ISO Wonton Fillings and prep methods
I have several packages of wonton wrappers. Now I need filling ideas. Do I use peanut oil or broth? Recipes for appetizers, in soup or just plain ole dinner. What's your favorite wonton filling/method? Best way to steam wontons? Ideal wrapping method?
Thanks in advance!
Okies so once again here I am at the drive-thru and I am paying 2.95 for 10 tiny deep fried wontons and I start think...I bet my friends at Chow will know what to do! SO here I am browsing past chats looking for clues. I found several and have printed them out but just to clarify... YOUR saying there is no wrong way to cook a wonton!
Now I plan on deep frying them as I went out and bought a fry daddy just for this occasion, but once again I SHOULD Have read chow first as I see you can fry them in a deep pan. Which I would have never thought possible! So here are my clarifying questions.
Stuff it with anything you want let your imagination be your guide and your taste buds?
Fry it briefly and test with a small strip first, to see if the oil is ready... briefly 2 to 3 minutes? Even if using beef or pork?
Don’t use Olive oil?
I love olive oil.... what if its an extra virgin light? Would almond oil be better?
Once again thanks so much I am going to try a whole batch tomorrow! We are going to have so many wontons! I might have to take a few to work I might post a few of my recipes of the good ones, for future wonton browsers!
Okay, tonight I attempted three wonton fillings; two steamed, one pan fried. I guess going into this my problem was in treating wontons differently than ravioli. Once I realized I could use my experience with one to expand my confidence with the other I was ready to dig in.
Taking the best of all suggestions posted I made a dried mushroom filling, a butternut squash and ginger filling and a crab and leek filling. The mushroom wonton was lightly fried, the others steamed. Wayne, I created a dipping sauce palette from all of your terrific suggestions and soy sauce with scallions was the favorite. Because the kids still avoid garlic, I didn't add it this time. Steamed rice and chicken broth (with a few floating wontons) rounded out dinner.

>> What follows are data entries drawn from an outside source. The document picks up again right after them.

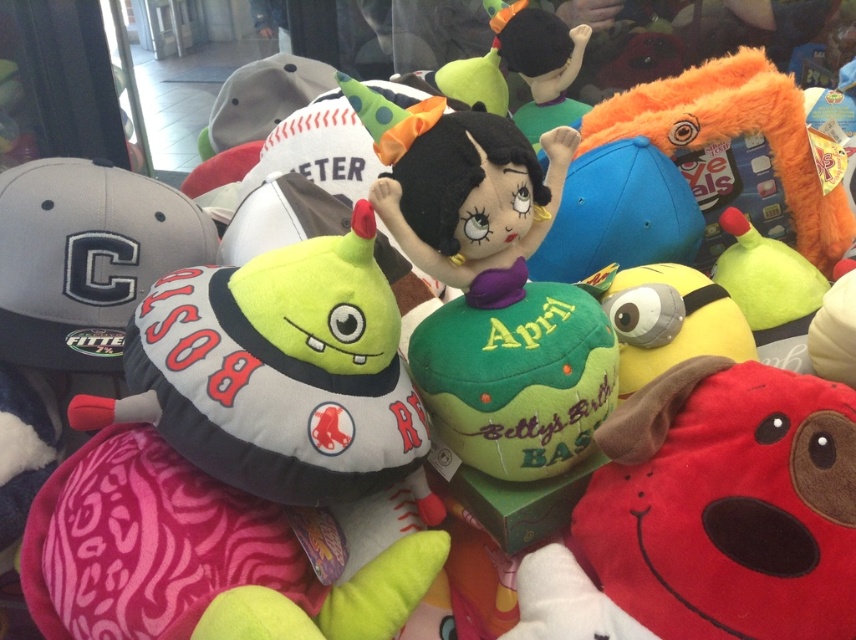 Is gray fabric baseball cap at left behind velvet plush toy at center?

That is True.

Does gray fabric baseball cap at left have a larger size compared to velvet plush toy at center?

Yes.

Measure the distance between point (114, 288) and camera.

Point (114, 288) and camera are 35.91 inches apart.

Locate an element on the screen. The width and height of the screenshot is (856, 640). gray fabric baseball cap at left is located at coordinates (85, 257).

Who is positioned more to the left, velvet plush toy at center or gray fabric baseball cap at upper left?

gray fabric baseball cap at upper left is more to the left.

Locate an element on the screen. The image size is (856, 640). velvet plush toy at center is located at coordinates (459, 182).

Can you confirm if gray fabric baseball cap at left is positioned to the right of gray fabric baseball cap at upper left?

No, gray fabric baseball cap at left is not to the right of gray fabric baseball cap at upper left.

Between point (94, 292) and point (290, 109), which one is positioned in front?

Point (94, 292) is in front.

I want to click on gray fabric baseball cap at left, so click(x=85, y=257).

Where is `gray fabric baseball cap at left`? The height and width of the screenshot is (640, 856). gray fabric baseball cap at left is located at coordinates (85, 257).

Thank you for helping me experiment. I have a long way to go on variations and preparation but I'm energized!
This is one thing that offers a whole wide rainbow range of options, both in terms of the variety of different dishes you end up with, and the range of "make it complex and subtle" all the way to "quick and simple." And after all THAT, then you get to the variety of dips/garnishes/sauces.
Start with wonton wrappers.
"Crab Rangoon" has already been discussed above (and I have yet to see any in a restaurant that contain anything other than plain cream cheese)
When I want enough for my family and it has already been a long day, fill with ground pork mixed with a few drops of soy sauce, and steam (steaming: tear a square of foil or parchment a bit smaller than the steamer, place the wontons on that liner, and when filled move on to the next in the stack of steamers - steam 15 minutes.) If I'm really in a "just get it on the table" mood, ground beef is OK.
Wonton soup can be "quick and simple" pretty much as above (I'd steam them and then add them to the broth at the last minute). But a simple wonton soup can be awesome if you use a superior and carefully-made broth instead of a can of chicken broth, and the filling should, for best effect, be ground shrimp/scallion, cornstarch, salt, white pepper, and add some small whole shrimp before mixing and filling and steaming.
What else can go in a wonton? Study the "frozen dumpling" section of a large Asian market: minced kimchee is great - you'll find many more ideas.
Wontons, IMO, lose much of their subtlety when fried.
let's begin with a mix of soy sauce, scallion, minced garlic. You can add hot chili paste. You can add sugar (and/or chili paste) and thicken by boiling with a bit of cornstarch.
Next, hoisin. Just plain hoisin. Maybe thin it just a teensy bit.
Of course, a fruity "duck sauce" is popular.
Korean hot pepper paste is good by itself, or as an addition to any of the above.
My favorite dip is a dish with a splash of good sesame oil, a dab of Korean soybean paste, and salt. Dipping in various spots, or mixing while dining, offers a variety of intensities and balances.